What would make a ton of sense would be to create a 'perf bench'
module that would use the kernel's mutex code and would measure
it in user-space. 'perf bench mem' already does a simplified
form of that: it measures the kernel's memcpy and memset
routines:
$ perf bench mem memcpy -r help
# Running mem/memcpy benchmark...
Unknown routine:help
Available routines...
default ... Default memcpy() provided by glibc
x86-64-unrolled ... unrolled memcpy() in arch/x86/lib/memcpy_64.S
x86-64-movsq ... movsq-based memcpy() in arch/x86/lib/memcpy_64.S
x86-64-movsb ... movsb-based memcpy() in arch/x86/lib/memcpy_64.S
$ perf bench mem memcpy -r x86-64-movsq
# Running mem/memcpy benchmark...
# Copying 1MB Bytes ...
2.229595 GB/Sec
10.850694 GB/Sec (with prefault)
$ perf bench mem memcpy -r x86-64-movsb
# Running mem/memcpy benchmark...
# Copying 1MB Bytes ...
2.055921 GB/Sec
2.447525 GB/Sec (with prefault)
So what could be done is to add something like:
perf bench locking mutex
Which would, similarly to tools/perf/bench/mem-memcpy-x86-64-asm.S
et al inline the mutex routines, would build user-space glue
around them and would allow them to be measured.
Such a new feature could then be used to improve mutex
performance in the future.

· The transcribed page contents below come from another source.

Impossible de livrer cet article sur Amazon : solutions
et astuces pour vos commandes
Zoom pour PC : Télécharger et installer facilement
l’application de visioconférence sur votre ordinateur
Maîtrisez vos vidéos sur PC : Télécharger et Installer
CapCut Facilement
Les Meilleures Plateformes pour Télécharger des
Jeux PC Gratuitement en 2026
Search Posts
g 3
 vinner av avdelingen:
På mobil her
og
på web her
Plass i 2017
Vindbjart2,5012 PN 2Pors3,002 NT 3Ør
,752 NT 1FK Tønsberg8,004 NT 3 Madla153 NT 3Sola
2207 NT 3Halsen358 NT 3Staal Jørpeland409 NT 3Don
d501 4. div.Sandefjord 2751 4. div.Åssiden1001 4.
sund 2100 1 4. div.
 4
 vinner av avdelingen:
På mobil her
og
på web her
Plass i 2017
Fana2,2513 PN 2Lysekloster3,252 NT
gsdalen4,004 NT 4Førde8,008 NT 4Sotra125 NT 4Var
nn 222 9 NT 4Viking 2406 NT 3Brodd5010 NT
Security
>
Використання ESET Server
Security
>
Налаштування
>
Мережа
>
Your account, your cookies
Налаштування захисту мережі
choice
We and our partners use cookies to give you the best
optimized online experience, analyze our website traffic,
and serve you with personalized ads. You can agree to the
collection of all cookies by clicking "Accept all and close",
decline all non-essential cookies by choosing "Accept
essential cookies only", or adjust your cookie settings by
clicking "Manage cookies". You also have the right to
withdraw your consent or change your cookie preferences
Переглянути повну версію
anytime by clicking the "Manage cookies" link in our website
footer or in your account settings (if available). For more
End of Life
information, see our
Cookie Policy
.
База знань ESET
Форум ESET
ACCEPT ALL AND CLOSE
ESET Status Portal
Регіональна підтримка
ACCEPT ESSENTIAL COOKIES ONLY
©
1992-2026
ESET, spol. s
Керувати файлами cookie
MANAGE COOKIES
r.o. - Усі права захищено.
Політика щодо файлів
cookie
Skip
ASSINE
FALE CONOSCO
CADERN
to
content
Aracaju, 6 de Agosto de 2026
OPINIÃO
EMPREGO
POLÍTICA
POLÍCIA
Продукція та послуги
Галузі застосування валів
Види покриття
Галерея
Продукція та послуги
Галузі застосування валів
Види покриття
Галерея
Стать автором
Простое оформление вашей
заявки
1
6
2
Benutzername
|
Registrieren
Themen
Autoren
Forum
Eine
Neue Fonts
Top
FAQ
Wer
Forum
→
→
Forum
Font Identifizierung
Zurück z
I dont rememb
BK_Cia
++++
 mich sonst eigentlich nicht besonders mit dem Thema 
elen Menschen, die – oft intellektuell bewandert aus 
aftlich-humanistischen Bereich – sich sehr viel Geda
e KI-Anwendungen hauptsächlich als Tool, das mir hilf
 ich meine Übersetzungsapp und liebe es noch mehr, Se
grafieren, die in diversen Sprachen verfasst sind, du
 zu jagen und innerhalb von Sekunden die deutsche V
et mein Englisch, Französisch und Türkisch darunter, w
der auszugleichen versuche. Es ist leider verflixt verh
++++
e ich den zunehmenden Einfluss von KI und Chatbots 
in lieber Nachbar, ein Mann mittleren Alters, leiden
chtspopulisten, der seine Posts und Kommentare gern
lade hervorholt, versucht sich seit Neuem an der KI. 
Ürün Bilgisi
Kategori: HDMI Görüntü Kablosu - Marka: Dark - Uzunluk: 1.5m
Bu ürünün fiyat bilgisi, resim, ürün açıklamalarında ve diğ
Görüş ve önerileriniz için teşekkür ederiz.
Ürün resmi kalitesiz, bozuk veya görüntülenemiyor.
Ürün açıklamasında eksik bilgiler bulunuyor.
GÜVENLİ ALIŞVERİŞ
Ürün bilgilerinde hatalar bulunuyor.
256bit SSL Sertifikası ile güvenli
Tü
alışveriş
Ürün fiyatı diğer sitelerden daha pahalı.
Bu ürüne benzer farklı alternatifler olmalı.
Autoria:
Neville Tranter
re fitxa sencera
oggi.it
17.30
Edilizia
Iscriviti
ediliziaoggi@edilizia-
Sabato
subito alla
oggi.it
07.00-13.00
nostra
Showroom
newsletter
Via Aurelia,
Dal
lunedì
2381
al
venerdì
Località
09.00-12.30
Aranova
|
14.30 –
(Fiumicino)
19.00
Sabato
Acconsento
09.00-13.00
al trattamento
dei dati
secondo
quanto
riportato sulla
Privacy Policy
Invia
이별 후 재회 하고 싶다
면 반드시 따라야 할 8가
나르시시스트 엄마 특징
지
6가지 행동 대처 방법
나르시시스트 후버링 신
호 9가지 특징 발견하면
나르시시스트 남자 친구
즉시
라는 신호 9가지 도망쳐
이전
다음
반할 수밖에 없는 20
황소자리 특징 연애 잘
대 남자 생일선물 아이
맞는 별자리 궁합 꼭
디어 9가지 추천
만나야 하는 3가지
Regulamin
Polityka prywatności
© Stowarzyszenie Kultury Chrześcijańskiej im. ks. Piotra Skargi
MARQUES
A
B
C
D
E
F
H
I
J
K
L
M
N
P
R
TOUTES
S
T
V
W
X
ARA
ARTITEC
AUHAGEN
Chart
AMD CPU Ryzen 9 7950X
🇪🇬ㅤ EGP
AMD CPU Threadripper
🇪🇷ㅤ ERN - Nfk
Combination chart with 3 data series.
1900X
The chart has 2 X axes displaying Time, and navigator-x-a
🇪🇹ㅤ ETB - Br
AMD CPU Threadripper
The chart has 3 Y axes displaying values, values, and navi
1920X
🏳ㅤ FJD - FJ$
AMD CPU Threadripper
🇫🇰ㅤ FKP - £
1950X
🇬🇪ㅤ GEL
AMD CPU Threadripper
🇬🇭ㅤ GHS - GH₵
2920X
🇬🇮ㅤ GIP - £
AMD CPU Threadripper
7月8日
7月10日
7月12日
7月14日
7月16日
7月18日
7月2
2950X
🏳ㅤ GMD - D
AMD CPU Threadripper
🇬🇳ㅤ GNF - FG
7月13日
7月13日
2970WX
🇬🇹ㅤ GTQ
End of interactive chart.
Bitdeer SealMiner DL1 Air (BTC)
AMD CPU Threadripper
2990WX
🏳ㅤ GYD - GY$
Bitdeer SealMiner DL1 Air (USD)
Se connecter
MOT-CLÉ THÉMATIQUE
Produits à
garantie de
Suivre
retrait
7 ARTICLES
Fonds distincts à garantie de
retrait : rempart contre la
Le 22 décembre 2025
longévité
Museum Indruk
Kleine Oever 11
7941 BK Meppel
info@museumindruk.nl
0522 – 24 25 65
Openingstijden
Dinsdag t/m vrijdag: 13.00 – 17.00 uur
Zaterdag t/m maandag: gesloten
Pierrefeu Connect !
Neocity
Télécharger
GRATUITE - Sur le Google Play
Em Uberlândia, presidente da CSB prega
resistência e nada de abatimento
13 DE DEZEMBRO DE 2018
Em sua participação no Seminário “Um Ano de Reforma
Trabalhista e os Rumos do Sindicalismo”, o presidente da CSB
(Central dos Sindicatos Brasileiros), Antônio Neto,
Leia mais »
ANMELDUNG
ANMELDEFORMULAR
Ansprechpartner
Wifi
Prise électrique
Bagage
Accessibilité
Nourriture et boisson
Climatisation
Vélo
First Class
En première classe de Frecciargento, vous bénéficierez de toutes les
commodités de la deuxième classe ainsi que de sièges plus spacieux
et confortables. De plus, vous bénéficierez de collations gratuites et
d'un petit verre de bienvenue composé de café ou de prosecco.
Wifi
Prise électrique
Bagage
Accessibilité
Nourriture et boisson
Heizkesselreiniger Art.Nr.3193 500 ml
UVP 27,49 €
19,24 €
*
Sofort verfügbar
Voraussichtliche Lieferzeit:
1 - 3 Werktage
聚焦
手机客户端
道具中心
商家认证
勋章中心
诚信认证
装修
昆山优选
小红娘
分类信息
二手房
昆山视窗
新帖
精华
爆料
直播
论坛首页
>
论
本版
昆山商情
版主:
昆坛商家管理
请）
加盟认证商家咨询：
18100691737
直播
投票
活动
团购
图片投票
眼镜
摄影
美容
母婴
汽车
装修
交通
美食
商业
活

Likewise:
perf bench locking spinlock
could be used to do something similar to spinlocks - measuring
them contended and uncontended, cache-cold and cache-hot, etc.
This would then be used by all future kernel developer
generations to improve these locking primitives - avoiding the
test-mutex kind of obscolescence and bitrot :-)
So if you'd be interested in writing that brand new benchmarking
feature and need help then let the perf people know.